A ‘very rare find’ reveals one of the first records of a dinosaur eating a mammal

Dinosaur tracks 200 million years old have been found

Researchers say dinosaur footprints found on a beach in Wales may be 200 million years old.


It’s not uncommon for scientists to discover new fossils from the ages of dinosaurs, but every now and then, a discovery reveals very rare information.

Scientists discovered the tiny, feathered fossil of zhaoianus in 2000, but only recently did one researcher make a “very rare find”—another animal inside its remains. Professor Hans Larsson of Montreal’s McGill University found that the fossil actually showed the foot of an ancient mammal between the ribs.

But don’t worry, researcher David Hone of Queen Mary University of London said it would “never be a human ancestor.”

Image provided by Microraptor zhaoianus.

Ralph Atanasios III

Microraptors lived in the forests of what is now China about 120 million years ago. They were about the size of a crow, had long feathers, and are believed to have sled through trees to catch small animals. That’s what makes this particular discovery so interesting, the researchers said.

After analyzing the animal’s digested foot, it appears that it was a mouse-sized creature that was ground-bound and not a particularly good climber, suggesting that Microraptor likely forgoed its treetop search for a ground snack. Previous studies of the feathered dinosaur revealed that it ate birds, lizards, and fish.

“It’s very rare to find examples of food inside dinosaurs, so every example is really important because it gives direct evidence of what they were eating,” Hoon said. “…this study paints a picture of a remarkable moment in time—one of the first recordings of a dinosaur eating a mammal—even if it wasn’t quite as scary as anything else in Jurassic Park.”

Close-up view of a mammal’s foot.

Journal of Vertebrate Paleontology

The research was published in the Journal of Vertebrate Paleontology on Tuesday.
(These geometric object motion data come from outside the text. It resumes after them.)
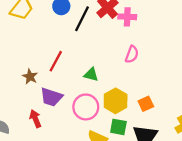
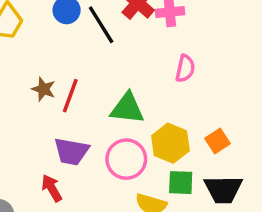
black line: (82, 19) -> (101, 25), turned -50
green triangle: (91, 75) -> (127, 108), size x1.5
brown star: (30, 77) -> (43, 89), moved

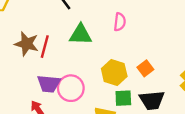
brown star: (43, 89) -> (27, 44), size x1.5
green triangle: (127, 108) -> (81, 35), moved
pink circle: (126, 159) -> (71, 88), moved

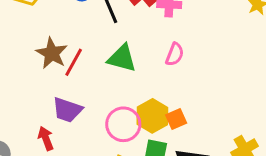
orange square: (145, 68) -> (176, 119), moved
pink circle: (71, 88) -> (123, 124), moved

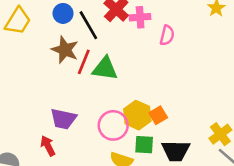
brown star: (52, 53) -> (65, 50), moved
pink semicircle: (175, 54) -> (167, 35), moved
red line: (74, 62) -> (84, 62), moved

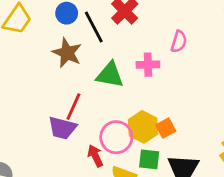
pink cross: (140, 17) -> (148, 65), moved
red line: (84, 62) -> (73, 107), moved
red arrow: (48, 146) -> (95, 156), moved

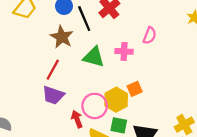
red line: (73, 107) -> (53, 70), moved
orange square: (166, 128) -> (135, 89), moved

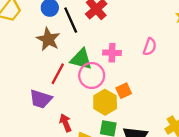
pink semicircle: (150, 35) -> (150, 47), moved
red line: (53, 70) -> (58, 74), moved
pink circle: (95, 106) -> (92, 75), moved

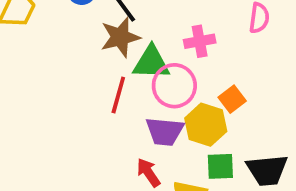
brown star: (48, 39) -> (120, 37), moved, turned -30
purple trapezoid: (41, 99) -> (165, 131), moved

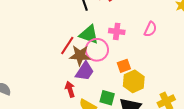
brown star: (120, 37) -> (80, 55), moved
yellow hexagon: (206, 125) -> (134, 81), moved
purple trapezoid: (165, 131) -> (85, 71), turned -80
The results show that this particular type of dinosaur had a “varied diet and was not specialized for any particular choice,” a press release from Hun University said. However, the university also noted that the researchers aren’t sure if the small mammals in the abdomen of birds of prey are direct prey or an already dead animal that has been scavenged.

Researcher Alex Dekichi of Mount Marty College in South Dakota compared the tyrannosaurus to a house cat, a creature about the same size.

“Microraptor was easy to coexist with, but terrify if it got out because it would catch everything from birds in your feeder to mice in your fence or fish in your pond,” said Dikichi.